Well, I thought that I preached too much when I'm at a site about what Hyperion Planning means to Essbase, but apparently not in this case. Hyperion Planning maintains the outline structure of Essbase. Virtually all outline changes must run through planning first then get pushed to Essbase. In this case they restored the Essbase outline not the entire Hyperion Planning app. The answer to their question is "no. This Essbase app cannot be made available through the planning log in screen". The resolution is that the planning app needs to be rebuilt from the ground up. It turns out this is acceptable to the client as they were ready to rework some dimensions materially. They were also able to function because the extensive business logic in the business rules can be run against native Essbase as well as Hyperion Planning.
Lessons learned:
-development environments are very important. Even if you don't have a development server, at least make a copy of your production app for testing different business requirements.
-always make changes to the outline structure in Hyperion Planning then push them to Essbase via a refresh.

hj

Hyperion - lets focus on infrastructure client story 2

This client is one of the more controlled IT environments in which I've worked. There is proper change control. The business folks have had until recently only read only access to the server. Essbase is running on Unix. There is a full time DBA (contrator 3 years). Sounds pretty good. Well the day came where I needed to restore data from 9 days ago. My typical environment provides the Essbase admins to recover the last 7 days of data and Essbase objects. This set of backups was working properly but I just needed a little bit older data restored. Since we had been in production for a few week, I assumed everything was being backed up. My Essbase admin also believed this. When the call came to restore from tape, it came to light that somehow there was an exclude on the data directory we were using for my Essbase server. So, the good news is that this came to light before a really critical restore was needed. It just caused me 2 days of headaches that resulted in having to assist in validation of data that would not have been required had the restore been functioning.
hj

Thursday, January 21, 2010

Hyperion - lets focus on infrastructure, client stories....

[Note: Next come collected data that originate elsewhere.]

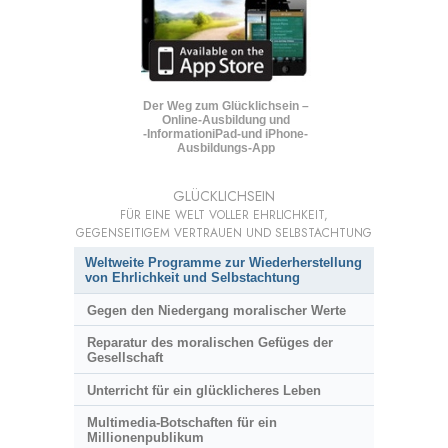
Der Weg zum Glücklichsein –
Online-Ausbildung und
-Information
iPad-und iPhone-
Ausbildungs-App
GLÜCKLICHSEIN
FÜR EINE WELT VOLLER EHRLICHKEIT,
GEGENSEITIGEM VERTRAUEN UND SELBSTACHTUNG
Weltweite Programme zur Wiederherstellung
von Ehrlichkeit und Selbstachtung
Gegen den Niedergang moralischer Werte
Reparatur des moralischen Gefüges der
Gesellschaft
Unterricht für ein glücklicheres Leben
Multimedia-Botschaften für ein
Millionenpublikum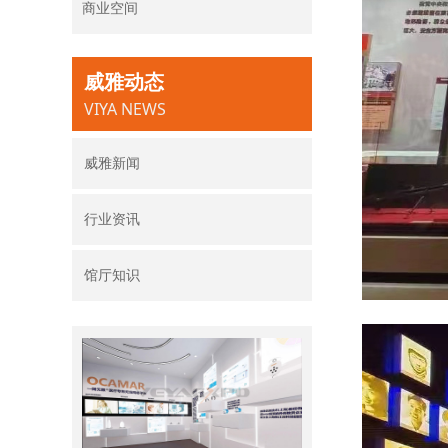
商业空间
威雅动态
VIYA NEWS
威雅新闻
行业资讯
馆厅知识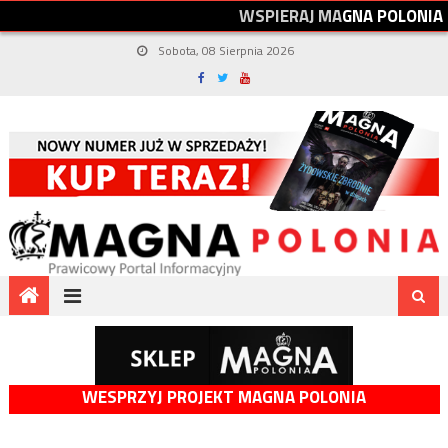
W
S
P
I
E
R
A
J
M
A
G
N
A
P
O
L
O
N
I
A
Sobota, 08 Sierpnia 2026
WESPRZYJ PROJEKT MAGNA POLONIA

I've just had 3 clients experience extremely painful outtages due to the ignoring of their server environment.

Client 1: When I last left this client, microsoft mom alerts were running so anytime the server was bounced we (I) would receive an email. This is one way to keep your IT honest. I can't tell you the number of times that IT bounces and touches the Essbase server when they shouldn't be. All produciton outtages should be scheduled, no exceptions. In addition, alerts were running that would notify the business admins of Essbase (business side of the fence) when the hard drives approached 80% capacity. The Essbase hard drive filled up and there was a crash. I got contacted a day later. 3 of 15 apps would not start. I arranged to remotely restore the files from tape if they could place the tape backups in a folder. Guess what? Before this series of outtages from 3 clients at the same time, I would have guestimated a 60% success rate of recovering from tape backup. Now my educated guess has dropped down to 40%. The files they placed in the folder were missing some important files (app, .ind, .pag to name a few). After 8 weeks, I am still battling with this client to ensure backups will be usable. The problem is that the business users had their original data loads scripted and were able to quickly recover. No lesson has been learned yet. I just attempted another restore and their IT still could not replace all the necessary files. This is in an environment where I am giving IT lights out of Essbase for 5 hours a night.